Here’s a fun comparison.
I met up with some guys to shoot today.
AR15 DMR type training out to 700.

When it was done they wanted to try their guns on the figure 5 drill.

3 very competent shooters had a cold run between 30-35 seconds.

Me having the benefit of this being my primary handgun drill ran it sub 30 cold with my 12.5” AR.
Height over bore definitely got me though on the accuracy.

I finished with a shotgun run for fun. 8 in the gun with a pocket reload. Awesome, devistating to the target, but also comparably slow. They were all supposed to be buckshot, but I think at least one bird shell made its way into the tube. Maybe some slugs too. 🤣🤣

But the major takeaway was that shooting is shooting. That moving efficiently with a gun and Making hits at speed absolutely translates from handguns to carbines.IMG_1121.jpegIMG_1122.jpeg
 
Inspired by discussion in the “Most reliable and Shootable pistols” thread, let’s discuss some basic pistol drills here.
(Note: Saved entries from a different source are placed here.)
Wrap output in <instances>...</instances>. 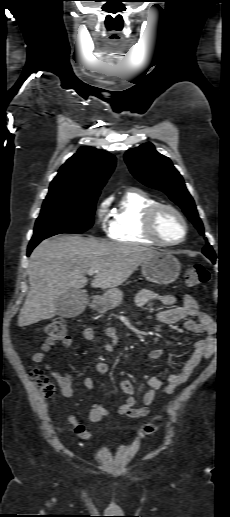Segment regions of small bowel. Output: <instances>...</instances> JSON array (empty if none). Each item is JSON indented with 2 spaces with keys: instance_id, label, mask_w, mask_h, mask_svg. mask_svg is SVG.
<instances>
[{
  "instance_id": "small-bowel-1",
  "label": "small bowel",
  "mask_w": 230,
  "mask_h": 517,
  "mask_svg": "<svg viewBox=\"0 0 230 517\" xmlns=\"http://www.w3.org/2000/svg\"><path fill=\"white\" fill-rule=\"evenodd\" d=\"M157 300L162 305L173 306L176 298L172 294L159 295L151 290H141L137 295V303L139 306H145L148 302ZM196 318V320L194 319ZM156 320L162 324H174L177 322H184L186 330L195 334H204L205 337L196 341L193 345V352L190 358L184 363L179 371L170 374L167 379L163 380L159 377H152L149 380V389L142 395L138 396L132 383L128 379H121L119 387L121 391L127 396L125 402L118 408V414L131 418H141L149 414V406L155 399L157 391L170 395L173 394L180 386H182L193 371L204 361L209 360L217 350L216 333L218 330L217 324L204 311H201L196 300L189 294L184 295L183 304L177 307H171L167 310L159 312L156 315ZM105 335L111 339L110 342L103 344V349L107 352H115L119 343V335L115 328H108ZM82 336L85 340L91 341L95 338V332L92 328L86 327L82 330ZM66 345L70 344V340L64 341ZM55 344V339L47 338L41 344L40 351L34 353L31 360L34 363H42L46 360V354ZM163 354L161 349H154L149 352L150 359H157ZM47 369L53 372L57 382L61 388V393L64 398H70L74 394L78 383L67 373L57 372L52 369L49 363H45ZM95 370L98 374L105 375L109 372V365L106 362L99 361L95 364ZM88 391L93 392L94 383L92 379H85L82 384ZM137 402L141 406L137 407ZM108 411L99 402L94 401L90 407L88 416L91 422L98 423L105 416ZM69 424L73 427L74 432L83 440H89L91 433L87 428L81 424L77 417L69 414L67 417Z\"/></svg>"
}]
</instances>
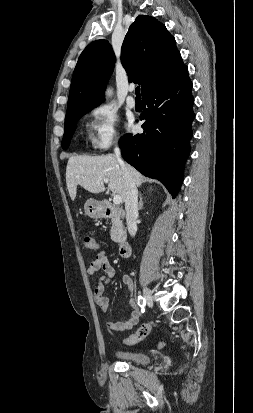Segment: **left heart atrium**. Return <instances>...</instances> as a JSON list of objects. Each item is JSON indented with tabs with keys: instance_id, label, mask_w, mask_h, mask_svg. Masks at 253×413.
<instances>
[{
	"instance_id": "1",
	"label": "left heart atrium",
	"mask_w": 253,
	"mask_h": 413,
	"mask_svg": "<svg viewBox=\"0 0 253 413\" xmlns=\"http://www.w3.org/2000/svg\"><path fill=\"white\" fill-rule=\"evenodd\" d=\"M132 126V124L131 123H129V127H131Z\"/></svg>"
}]
</instances>
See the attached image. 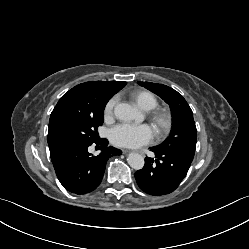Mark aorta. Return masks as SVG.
<instances>
[{
    "label": "aorta",
    "instance_id": "762f6f07",
    "mask_svg": "<svg viewBox=\"0 0 249 249\" xmlns=\"http://www.w3.org/2000/svg\"><path fill=\"white\" fill-rule=\"evenodd\" d=\"M137 110L127 103H119L114 108V115L120 121H132L135 119ZM127 162L131 168L140 170L144 166V157L138 153H130Z\"/></svg>",
    "mask_w": 249,
    "mask_h": 249
}]
</instances>
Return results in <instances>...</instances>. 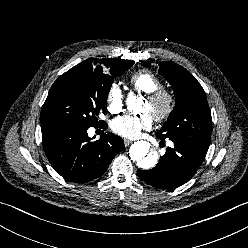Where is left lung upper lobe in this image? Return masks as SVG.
Listing matches in <instances>:
<instances>
[{"label": "left lung upper lobe", "mask_w": 248, "mask_h": 248, "mask_svg": "<svg viewBox=\"0 0 248 248\" xmlns=\"http://www.w3.org/2000/svg\"><path fill=\"white\" fill-rule=\"evenodd\" d=\"M142 64L150 67L149 61ZM163 75L176 93V104L168 120L156 133L161 138L184 142L208 150L212 118L206 94L200 83L182 66L164 61L159 64Z\"/></svg>", "instance_id": "left-lung-upper-lobe-1"}]
</instances>
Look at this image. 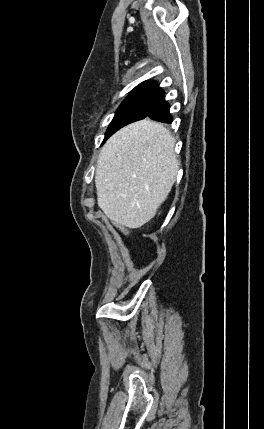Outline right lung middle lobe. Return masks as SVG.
Listing matches in <instances>:
<instances>
[{"label":"right lung middle lobe","mask_w":264,"mask_h":429,"mask_svg":"<svg viewBox=\"0 0 264 429\" xmlns=\"http://www.w3.org/2000/svg\"><path fill=\"white\" fill-rule=\"evenodd\" d=\"M159 88L134 89L119 106L110 123L104 141L121 127L144 119L159 97L162 95Z\"/></svg>","instance_id":"dd1d6c3e"}]
</instances>
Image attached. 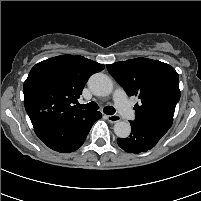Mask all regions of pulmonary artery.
I'll return each mask as SVG.
<instances>
[{"label": "pulmonary artery", "instance_id": "pulmonary-artery-1", "mask_svg": "<svg viewBox=\"0 0 201 201\" xmlns=\"http://www.w3.org/2000/svg\"><path fill=\"white\" fill-rule=\"evenodd\" d=\"M114 101L119 113L123 118L126 120H134L135 112L128 101L125 91L122 88H117L115 90Z\"/></svg>", "mask_w": 201, "mask_h": 201}]
</instances>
A majority of handgun training material is focused on police or military use. So there is more emphasis on transitioning to other weapons, reloads, and other things that likely don’t apply to the average hunter. Making the assumption that most of us as hunters carry one handgun, with one magazine, and the other weapons on us may not be suitable for defense (bow, muzzleloader, etc.). So, I asked Form about a bear defense training or assessment drill.

Form’ suggested drill.

Grab your bear defense gun, and a couple loaded mags.

First, slow fire 10 rounds into NRA B8 at 25 yards for score. Form didn’t suggest a minimum, but I think a 90 is a reasonable goal.

Then:

“…3 of the same targets stacked in distance- one at 3.5 yards, one at 7, one at 15 yards. Start in the 15 yard target, shoot three rounds, then 3 at 7 yards, and 3 at 3.5 yards. All using a shot timer and all rounds must be in the 8 ring.”
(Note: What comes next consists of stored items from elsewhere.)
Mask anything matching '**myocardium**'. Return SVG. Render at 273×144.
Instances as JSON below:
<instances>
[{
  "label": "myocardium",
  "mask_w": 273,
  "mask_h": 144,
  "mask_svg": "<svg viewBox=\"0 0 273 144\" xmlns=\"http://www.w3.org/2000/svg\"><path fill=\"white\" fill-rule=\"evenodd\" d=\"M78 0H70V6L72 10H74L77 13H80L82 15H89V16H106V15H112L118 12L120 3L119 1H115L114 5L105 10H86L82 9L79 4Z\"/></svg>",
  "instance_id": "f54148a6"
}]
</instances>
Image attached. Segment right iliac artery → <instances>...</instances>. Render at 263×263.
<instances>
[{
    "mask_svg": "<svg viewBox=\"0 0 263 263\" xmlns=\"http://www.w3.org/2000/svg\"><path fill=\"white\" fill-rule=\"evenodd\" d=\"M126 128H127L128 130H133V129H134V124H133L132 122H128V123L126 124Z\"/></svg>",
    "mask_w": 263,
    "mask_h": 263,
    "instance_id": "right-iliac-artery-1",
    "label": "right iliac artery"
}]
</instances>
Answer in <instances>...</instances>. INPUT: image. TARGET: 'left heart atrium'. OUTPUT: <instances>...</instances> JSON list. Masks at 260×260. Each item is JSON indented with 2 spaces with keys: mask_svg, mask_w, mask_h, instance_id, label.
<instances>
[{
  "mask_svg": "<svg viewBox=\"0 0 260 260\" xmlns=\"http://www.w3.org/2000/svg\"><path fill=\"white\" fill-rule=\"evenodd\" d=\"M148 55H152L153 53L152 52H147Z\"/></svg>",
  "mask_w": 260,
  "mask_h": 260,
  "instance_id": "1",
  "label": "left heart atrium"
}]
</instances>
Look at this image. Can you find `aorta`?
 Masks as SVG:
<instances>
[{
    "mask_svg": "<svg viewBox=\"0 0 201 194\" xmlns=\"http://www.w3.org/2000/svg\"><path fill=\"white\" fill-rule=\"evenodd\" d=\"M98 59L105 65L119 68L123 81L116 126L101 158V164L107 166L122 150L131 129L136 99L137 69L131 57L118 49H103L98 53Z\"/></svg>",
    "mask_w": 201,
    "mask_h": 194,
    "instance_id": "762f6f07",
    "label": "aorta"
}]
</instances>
If you shoot the drill post scores/times, and pics.
More to follow when I make it out to the range.
Thanks for the drills!
 
But the major takeaway was that shooting is shooting. That moving efficiently with a gun and Making hits at speed absolutely translates from handguns to carbines.
Neat results and sounds like a great day. This quoted part reminds me of hearing a similar message from some well known shooters on YouTube (I forget which unit but they were former sf, delta, or devgru) but the message was if you can shoot a pistol well, you can pretty quickly shoot a carbine well too, as the pistol is more challenging to master and much of the skills/fundamentals carry over.